В Астрахани папа постепенно отдаляется от меня. Он часто отсутствует, очень занят, а если свободен, то спит днем на раскладушке около раскрытого окна, мухи тучами вьются над ним, он охает, сучит, как младенец, босыми ногами и причмокивает, иногда вдруг вскакивает с выпученными глазами, хватает противогаз, обрывает трубку, натягивает резиновую маску на лицо и опять валится на раскладушку. Мы втроем, не шевелясь, смотрим на чужое лицо, обтянутое противогазом. Шевелиться нельзя – он спросонок может кинуть всем, что попадется под руку.
– Как не задохнется? Как может спать? – недоумевает мама.
Потом просыпается, обводит нас взглядом, вскакивает, наклоняется над тазом, молча хлопает по шее, я лью ему на голову воду из зеленой эмалированной кружки, он нетерпеливо хлопает опять, показывая, куда лить. Эта кружка, с которой он не расставался во время войны, уже с черной вмятиной на боку и с облупившейся синеватой эмалью внутри, последовала за нами в Болгарию, была с ним до смерти. Сейчас она у меня.
– Ох-ха! Горячо! – кряхтит он.
– Здравко, как можно, такой кипяток, – говорит мама.
Он не слушает, все так же молча хлопает по шее, требуя продолжения. Папина шея длинная и худая, в старости она стала плотной, с глубокой поперечной морщиной на затылке.

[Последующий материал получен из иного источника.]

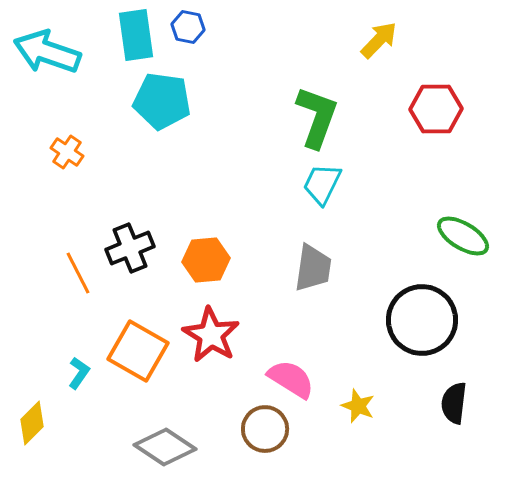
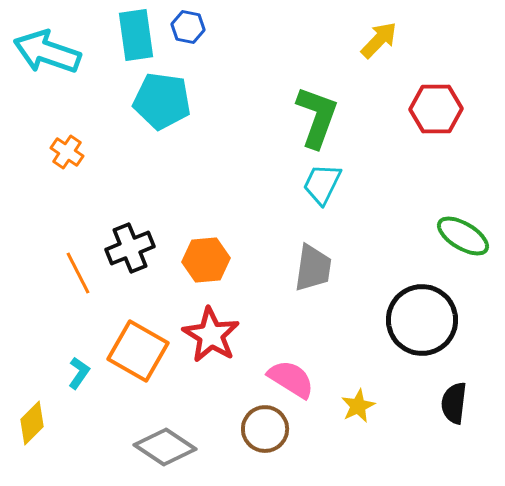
yellow star: rotated 24 degrees clockwise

В Астрахани мама ходит в библиотеку и читает, читает запоем. Ведь прошло более четырех лет с тех пор, как держала последний раз книгу в руках. Перед сном, уже в кровати, мама читает вслух Лермонтова, Пушкина, Некрасова. Вовка с первых строк распознает поэтов, я равнодушна. Но Гоголь пугает. Не «Вий», не «Красная свитка» – пугает страшный, загадочный колдун, выросший до неба… Кроме Гоголя, пугают «Записки следователя» Шейнина. Гоголь пугал мистическим ужасом, Шейнин пугал полной достоверностью. «Черная кошка» все еще гуляла по Астрахани.
Казалось, война для меня кончилась еще в Самарканде. Но в Астрахани, в серой яме, война опять вспыхнула, и голос Левитана возвещал: ожесточенное сопротивление на подступах к Кёнигсбергу… Потсдаму… при переправе через Шпрее. Из того времени вместе с Кёнигсбергом остался Роттердам. Раскатистое слово, казалось, звучало в астраханской кухоньке торжественным голосом Левитана: «От Советского Информбюро. На западном фронте продолжаются ожесточенные бои на подступах к Роттердаму».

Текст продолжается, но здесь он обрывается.